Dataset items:
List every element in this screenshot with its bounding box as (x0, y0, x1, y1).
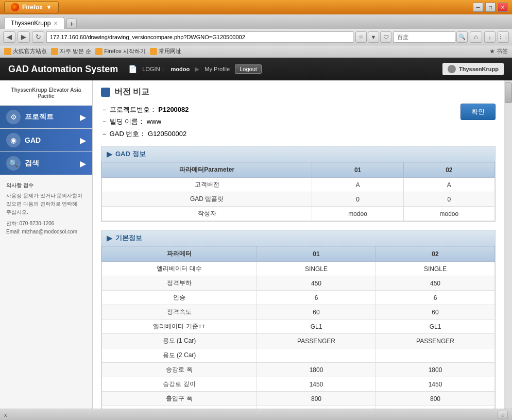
resize-handle[interactable]: ⊿ (498, 411, 508, 419)
gad-v1-0: A (312, 178, 403, 192)
basic-col1: 01 (257, 246, 376, 262)
menu-icon[interactable]: ⋮⋮ (498, 31, 509, 43)
basic-v1-8: 1450 (257, 377, 376, 392)
header-nav: 📄 LOGIN： modoo ▶ My Profile Logout (128, 64, 261, 74)
basic-v2-9: 800 (376, 392, 495, 406)
basic-v2-10: 2400 (376, 406, 495, 409)
bookmark-icon[interactable]: ▼ (368, 31, 379, 43)
shield-icon[interactable]: 🛡 (380, 31, 391, 43)
confirm-button[interactable]: 확인 (460, 104, 496, 120)
tk-brand-icon (448, 65, 456, 73)
star-icon[interactable]: ☆ (355, 31, 367, 43)
new-tab-button[interactable]: + (66, 19, 77, 29)
search-icon[interactable]: 🔍 (456, 31, 468, 43)
sidebar-contact: 의사항 접수 사용상 문제가 있거나 문의사항이있으면 다음의 연락처로 연락해… (0, 175, 92, 242)
gad-v2-2: modoo (403, 207, 494, 221)
table-row: 고객버전 A A (102, 178, 495, 192)
app-title: GAD Automation System (8, 64, 118, 75)
basic-v1-5: PASSENGER (257, 334, 376, 348)
address-bar: ◀ ▶ ↻ ☆ ▼ 🛡 🔍 ⌂ ↓ ⋮⋮ (0, 29, 512, 45)
basic-section-arrow-icon: ▶ (107, 234, 112, 242)
close-button[interactable]: ✕ (498, 3, 508, 12)
tk-logo: ThyssenKrupp (442, 63, 504, 75)
basic-info-section: ▶ 기본정보 파라메터 01 02 엘리베이터 대수 SINGLE SINGLE… (101, 230, 496, 409)
building-value: www (147, 117, 161, 125)
basic-param-9: 출입구 폭 (102, 392, 257, 406)
basic-param-2: 인승 (102, 291, 257, 305)
back-button[interactable]: ◀ (3, 31, 15, 43)
my-profile-link[interactable]: My Profile (204, 66, 230, 72)
page-title: 버전 비교 (101, 87, 496, 97)
basic-param-6: 용도 (2 Car) (102, 348, 257, 363)
bookmark-item-2[interactable]: Firefox 시작하기 (95, 47, 146, 55)
search-input[interactable] (394, 31, 455, 43)
firefox-button[interactable]: Firefox ▼ (4, 1, 59, 13)
sidebar-item-gad[interactable]: ◉ GAD ▶ (0, 129, 92, 152)
basic-v2-4: GL1 (376, 320, 495, 334)
scroll-thumb[interactable] (505, 82, 512, 103)
login-user: modoo (171, 66, 190, 72)
home-button[interactable]: ⌂ (470, 31, 482, 43)
basic-param-5: 용도 (1 Car) (102, 334, 257, 348)
addr-icons: ☆ ▼ 🛡 (355, 31, 391, 43)
download-icon[interactable]: ↓ (484, 31, 496, 43)
browser-titlebar: Firefox ▼ ─ □ ✕ (0, 0, 512, 14)
table-row: 엘리베이터 기준++ GL1 GL1 (102, 320, 495, 334)
refresh-button[interactable]: ↻ (32, 31, 44, 43)
building-label: － 빌딩 이름： (101, 117, 145, 125)
bookmark-item-3[interactable]: 常用网址 (150, 47, 181, 55)
basic-v2-5: PASSENGER (376, 334, 495, 348)
table-row: 용도 (2 Car) (102, 348, 495, 363)
project-no-value: P1200082 (158, 106, 189, 113)
sidebar: ThyssenKrupp Elevator Asia Pacific ⚙ 프로젝… (0, 80, 93, 409)
table-row: 정격속도 60 60 (102, 305, 495, 320)
table-row: 출입구 폭 800 800 (102, 392, 495, 406)
bookmark-label-1: 자주 방문 순 (60, 47, 91, 55)
contact-phone: 전화: 070-8730-1206 (6, 220, 86, 228)
address-input[interactable] (46, 31, 353, 43)
firefox-label: Firefox (22, 4, 43, 11)
gad-param-1: GAD 템플릿 (102, 192, 312, 207)
tab-close-icon[interactable]: ✕ (54, 21, 58, 26)
gad-col1: 01 (312, 162, 403, 178)
basic-v2-1: 450 (376, 276, 495, 291)
basic-v1-1: 450 (257, 276, 376, 291)
maximize-button[interactable]: □ (485, 3, 496, 12)
main-layout: ThyssenKrupp Elevator Asia Pacific ⚙ 프로젝… (0, 80, 512, 409)
gad-v2-1: 0 (403, 192, 494, 207)
bookmark-item-0[interactable]: 火狐官方站点 (4, 47, 47, 55)
sidebar-item-search[interactable]: 🔍 검색 ▶ (0, 152, 92, 175)
basic-v2-7: 1800 (376, 363, 495, 377)
bookmark-icon-2 (95, 48, 103, 55)
table-row: 승강로 깊이 1450 1450 (102, 377, 495, 392)
sidebar-item-projects[interactable]: ⚙ 프로젝트 ▶ (0, 106, 92, 129)
scrollbar[interactable] (504, 80, 512, 409)
basic-v1-3: 60 (257, 305, 376, 320)
basic-v2-6 (376, 348, 495, 363)
gad-v2-0: A (403, 178, 494, 192)
gad-no-label: － GAD 번호： (101, 130, 146, 138)
gad-info-header: ▶ GAD 정보 (101, 146, 495, 162)
gad-arrow: ▶ (80, 136, 86, 145)
basic-v2-2: 6 (376, 291, 495, 305)
basic-col0: 파라메터 (102, 246, 257, 262)
gad-icon: ◉ (6, 133, 21, 147)
status-bar: x ⊿ (0, 409, 512, 420)
basic-v1-2: 6 (257, 291, 376, 305)
section-arrow-icon: ▶ (107, 150, 112, 158)
page-title-icon (101, 88, 110, 97)
active-tab[interactable]: ThyssenKrupp ✕ (4, 17, 64, 29)
gad-col2: 02 (403, 162, 494, 178)
forward-button[interactable]: ▶ (18, 31, 30, 43)
table-row: 용도 (1 Car) PASSENGER PASSENGER (102, 334, 495, 348)
minimize-button[interactable]: ─ (473, 3, 483, 12)
gad-param-0: 고객버전 (102, 178, 312, 192)
building-row: － 빌딩 이름： www (101, 115, 189, 127)
projects-icon: ⚙ (6, 110, 21, 124)
basic-info-title: 기본정보 (115, 233, 142, 243)
table-row: GAD 템플릿 0 0 (102, 192, 495, 207)
logout-button[interactable]: Logout (235, 64, 262, 74)
basic-param-4: 엘리베이터 기준++ (102, 320, 257, 334)
bookmark-item-1[interactable]: 자주 방문 순 (51, 47, 91, 55)
search-icon-sidebar: 🔍 (6, 156, 21, 171)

◆ WHAT YOU HAVE TO DO
Copy out all the data exactly; skip the pictures.

◆ TASK RESULT
List every element in this screenshot with its bounding box as (x0, y0, x1, y1).
resize-handle[interactable]: ⊿ (498, 411, 508, 419)
gad-v1-0: A (312, 178, 403, 192)
basic-col1: 01 (257, 246, 376, 262)
menu-icon[interactable]: ⋮⋮ (498, 31, 509, 43)
basic-v1-8: 1450 (257, 377, 376, 392)
header-nav: 📄 LOGIN： modoo ▶ My Profile Logout (128, 64, 261, 74)
basic-v2-9: 800 (376, 392, 495, 406)
basic-v2-10: 2400 (376, 406, 495, 409)
bookmark-icon[interactable]: ▼ (368, 31, 379, 43)
shield-icon[interactable]: 🛡 (380, 31, 391, 43)
confirm-button[interactable]: 확인 (460, 104, 496, 120)
tk-brand-icon (448, 65, 456, 73)
star-icon[interactable]: ☆ (355, 31, 367, 43)
new-tab-button[interactable]: + (66, 19, 77, 29)
search-icon[interactable]: 🔍 (456, 31, 468, 43)
sidebar-contact: 의사항 접수 사용상 문제가 있거나 문의사항이있으면 다음의 연락처로 연락해… (0, 175, 92, 242)
gad-v2-2: modoo (403, 207, 494, 221)
table-row: 고객버전 A A (102, 178, 495, 192)
app-title: GAD Automation System (8, 64, 118, 75)
basic-v1-5: PASSENGER (257, 334, 376, 348)
address-bar: ◀ ▶ ↻ ☆ ▼ 🛡 🔍 ⌂ ↓ ⋮⋮ (0, 29, 512, 45)
basic-section-arrow-icon: ▶ (107, 234, 112, 242)
close-button[interactable]: ✕ (498, 3, 508, 12)
tk-logo: ThyssenKrupp (442, 63, 504, 75)
basic-info-section: ▶ 기본정보 파라메터 01 02 엘리베이터 대수 SINGLE SINGLE… (101, 230, 496, 409)
building-value: www (147, 117, 161, 125)
basic-param-9: 출입구 폭 (102, 392, 257, 406)
basic-param-2: 인승 (102, 291, 257, 305)
back-button[interactable]: ◀ (3, 31, 15, 43)
my-profile-link[interactable]: My Profile (204, 66, 230, 72)
page-title: 버전 비교 (101, 87, 496, 97)
basic-param-6: 용도 (2 Car) (102, 348, 257, 363)
bookmark-item-2[interactable]: Firefox 시작하기 (95, 47, 146, 55)
search-input[interactable] (394, 31, 455, 43)
firefox-button[interactable]: Firefox ▼ (4, 1, 59, 13)
sidebar-item-gad[interactable]: ◉ GAD ▶ (0, 129, 92, 152)
basic-v2-4: GL1 (376, 320, 495, 334)
scroll-thumb[interactable] (505, 82, 512, 103)
login-user: modoo (171, 66, 190, 72)
home-button[interactable]: ⌂ (470, 31, 482, 43)
basic-param-5: 용도 (1 Car) (102, 334, 257, 348)
addr-icons: ☆ ▼ 🛡 (355, 31, 391, 43)
download-icon[interactable]: ↓ (484, 31, 496, 43)
browser-titlebar: Firefox ▼ ─ □ ✕ (0, 0, 512, 14)
table-row: 엘리베이터 기준++ GL1 GL1 (102, 320, 495, 334)
refresh-button[interactable]: ↻ (32, 31, 44, 43)
building-label: － 빌딩 이름： (101, 117, 145, 125)
bookmark-item-3[interactable]: 常用网址 (150, 47, 181, 55)
basic-v2-5: PASSENGER (376, 334, 495, 348)
table-row: 용도 (2 Car) (102, 348, 495, 363)
project-no-value: P1200082 (158, 106, 189, 113)
sidebar: ThyssenKrupp Elevator Asia Pacific ⚙ 프로젝… (0, 80, 93, 409)
table-row: 정격속도 60 60 (102, 305, 495, 320)
table-row: 출입구 폭 800 800 (102, 392, 495, 406)
bookmark-label-1: 자주 방문 순 (60, 47, 91, 55)
contact-phone: 전화: 070-8730-1206 (6, 220, 86, 228)
address-input[interactable] (46, 31, 353, 43)
firefox-label: Firefox (22, 4, 43, 11)
gad-param-1: GAD 템플릿 (102, 192, 312, 207)
tab-close-icon[interactable]: ✕ (54, 21, 58, 26)
gad-col1: 01 (312, 162, 403, 178)
basic-v2-1: 450 (376, 276, 495, 291)
basic-v1-1: 450 (257, 276, 376, 291)
maximize-button[interactable]: □ (485, 3, 496, 12)
main-layout: ThyssenKrupp Elevator Asia Pacific ⚙ 프로젝… (0, 80, 512, 409)
gad-v2-1: 0 (403, 192, 494, 207)
bookmark-item-0[interactable]: 火狐官方站点 (4, 47, 47, 55)
sidebar-item-search[interactable]: 🔍 검색 ▶ (0, 152, 92, 175)
basic-v2-7: 1800 (376, 363, 495, 377)
bookmark-icon-2 (95, 48, 103, 55)
table-row: 승강로 깊이 1450 1450 (102, 377, 495, 392)
sidebar-item-projects[interactable]: ⚙ 프로젝트 ▶ (0, 106, 92, 129)
scrollbar[interactable] (504, 80, 512, 409)
basic-v1-3: 60 (257, 305, 376, 320)
basic-v2-6 (376, 348, 495, 363)
gad-v2-0: A (403, 178, 494, 192)
gad-no-label: － GAD 번호： (101, 130, 146, 138)
gad-info-header: ▶ GAD 정보 (101, 146, 495, 162)
gad-arrow: ▶ (80, 136, 86, 145)
basic-v2-2: 6 (376, 291, 495, 305)
basic-col0: 파라메터 (102, 246, 257, 262)
gad-icon: ◉ (6, 133, 21, 147)
status-bar: x ⊿ (0, 409, 512, 420)
basic-v1-2: 6 (257, 291, 376, 305)
section-arrow-icon: ▶ (107, 150, 112, 158)
page-title-icon (101, 88, 110, 97)
active-tab[interactable]: ThyssenKrupp ✕ (4, 17, 64, 29)
gad-col2: 02 (403, 162, 494, 178)
forward-button[interactable]: ▶ (18, 31, 30, 43)
table-row: 용도 (1 Car) PASSENGER PASSENGER (102, 334, 495, 348)
minimize-button[interactable]: ─ (473, 3, 483, 12)
gad-param-0: 고객버전 (102, 178, 312, 192)
building-row: － 빌딩 이름： www (101, 115, 189, 127)
projects-icon: ⚙ (6, 110, 21, 124)
basic-info-title: 기본정보 (115, 233, 142, 243)
table-row: GAD 템플릿 0 0 (102, 192, 495, 207)
logout-button[interactable]: Logout (235, 64, 262, 74)
basic-param-4: 엘리베이터 기준++ (102, 320, 257, 334)
bookmark-item-1[interactable]: 자주 방문 순 (51, 47, 91, 55)
search-icon-sidebar: 🔍 (6, 156, 21, 171)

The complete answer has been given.